CoreWebView2ControllerOptions Class
Used to manage profile options that created by CoreWebView2Environment.CreateCoreWebView2ControllerOptions.
Summary
Members | Description |
---|---|
IsInPrivateModeEnabled | Manage the controller's InPrivate mode. |
LocaleRegion | Manages the value of the controller's locale region. |
ProfileName | Manage the name of the controller's profile. |
Properties
IsInPrivateModeEnabled
bool IsInPrivateModeEnabled
Manage the controller's InPrivate mode.
LocaleRegion
string LocaleRegion
Manages the value of the controller's locale region.
The LocaleRegion
property is to specify the default locale region, as it applies to the browser UI such as in the time/date formats. The intended locale value is in the format of language[-country]
where language
is the 2-letter code from ISO 639 and country
is the 2-letter code from ISO 3166.
Validation is done on the downstream V8 engine to match on the closest locale from the passed in locale region value. For example, passing in "en_gb" will reflect the "en-GB" locale in V8. If V8 cannot find any matching locale on the input value, it will default to the display language as the locale.
The LocaleRegion can be reset back to the Limited default option by passing in an empty string.

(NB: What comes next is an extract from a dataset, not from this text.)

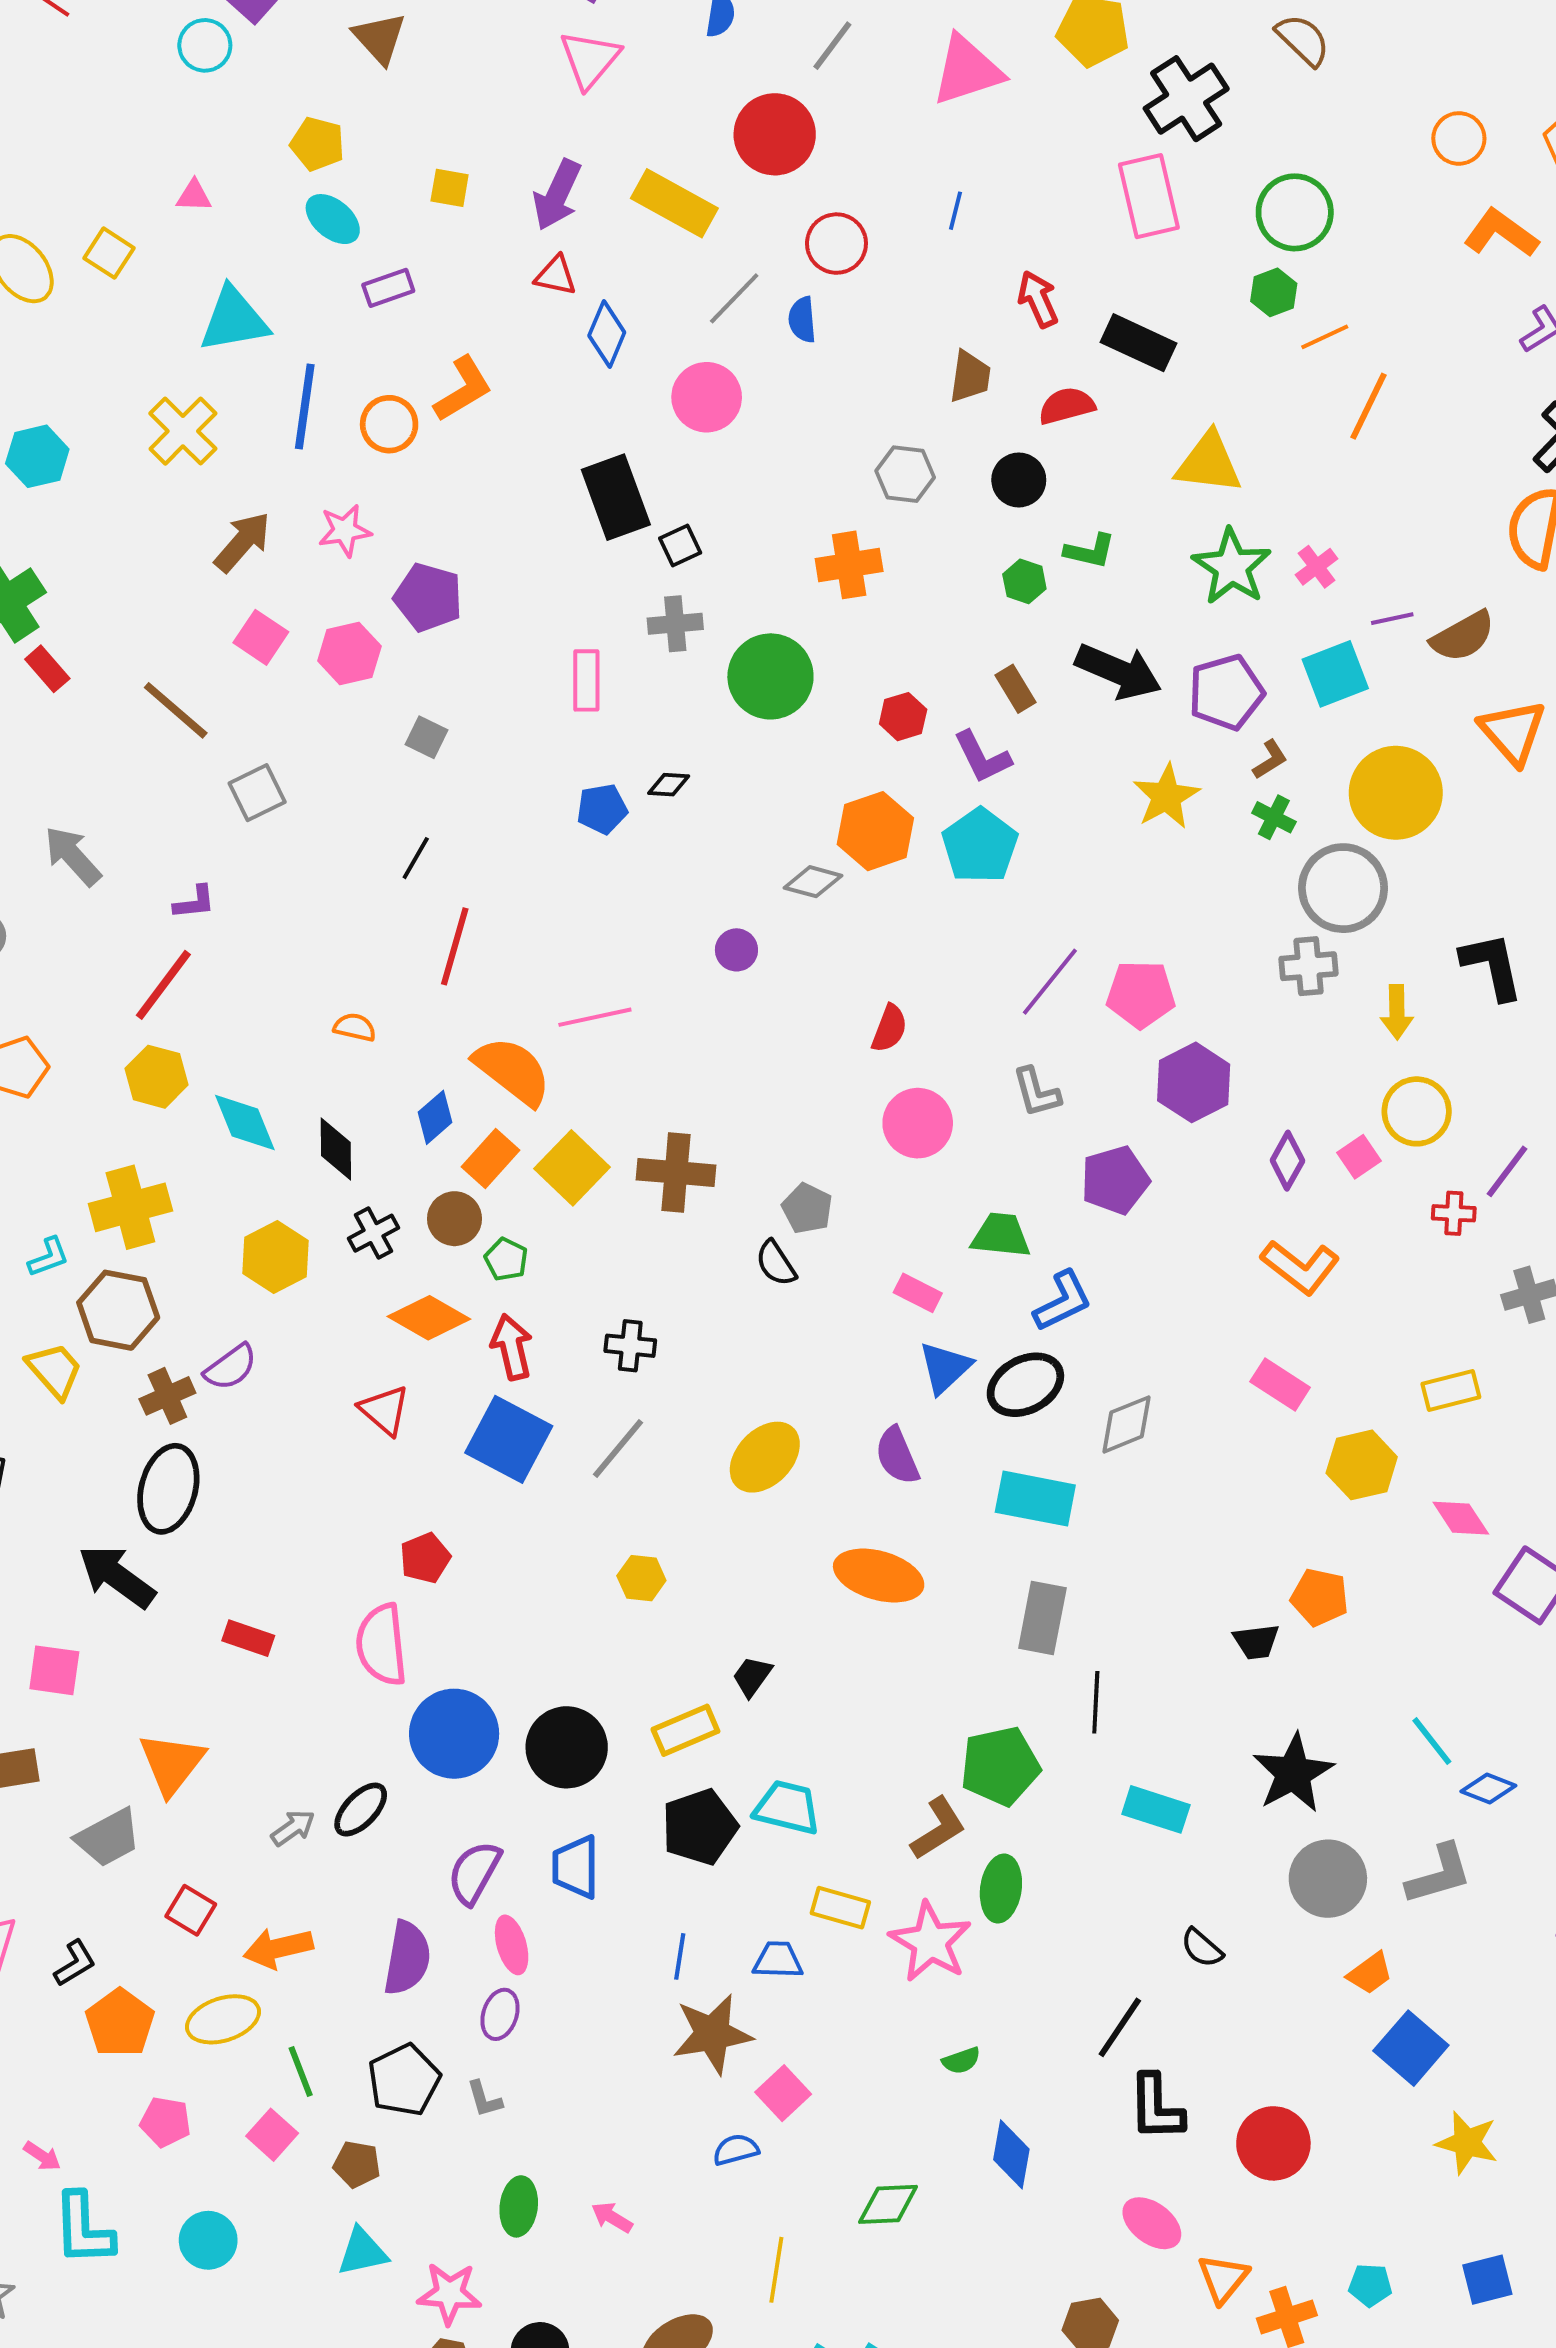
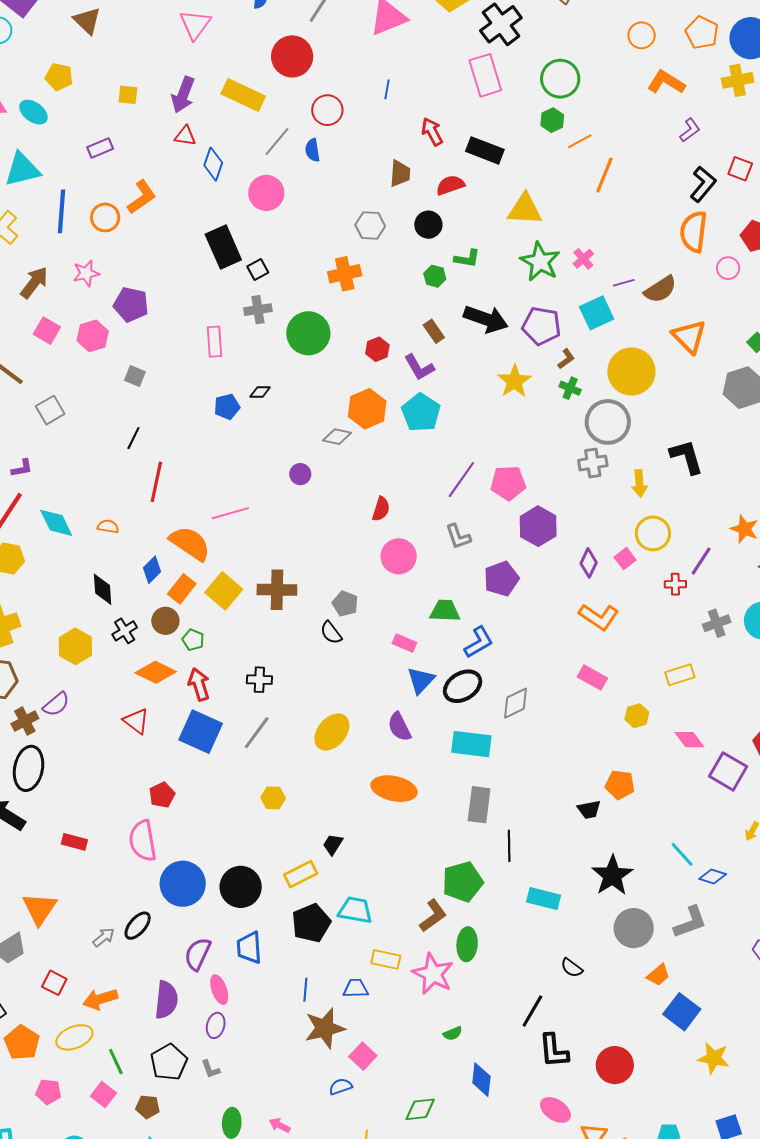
cyan ellipse: (333, 219) -> (33, 112), moved
purple pentagon: (1226, 692) -> (541, 326), turned 30
cyan diamond: (245, 1122) -> (56, 523), moved
yellow hexagon: (1362, 1465) -> (637, 716), size x0.7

Use OS specific APIs to determine the OS region to use with this property if you always want to match with the OS
region. For example:
CultureInfo cultureInfo = Thread.CurrentThread.CurrentCulture;
return cultureInfo.Name
ProfileName
string ProfileName
Manage the name of the controller's profile.
The ProfileName
property is to specify a profile name, which is only allowed to contain the following ASCII characters. It has a maximum length of 64 characters excluding the null-terminator. It is ASCII case insensitive.
- alphabet characters: a-z and A-Z
- digit characters: 0-9
- and '#', '@', '', '(', ')', '+', '-', '_', '~', '.', ' ' (space).
Note: the text must not end with a period '.' or ' ' (space). And, although upper-case letters are allowed, they're treated just as lower-case counterparts because the profile name will be mapped to the real profile directory path on disk and Windows file system handles path names in a case-insensitive way.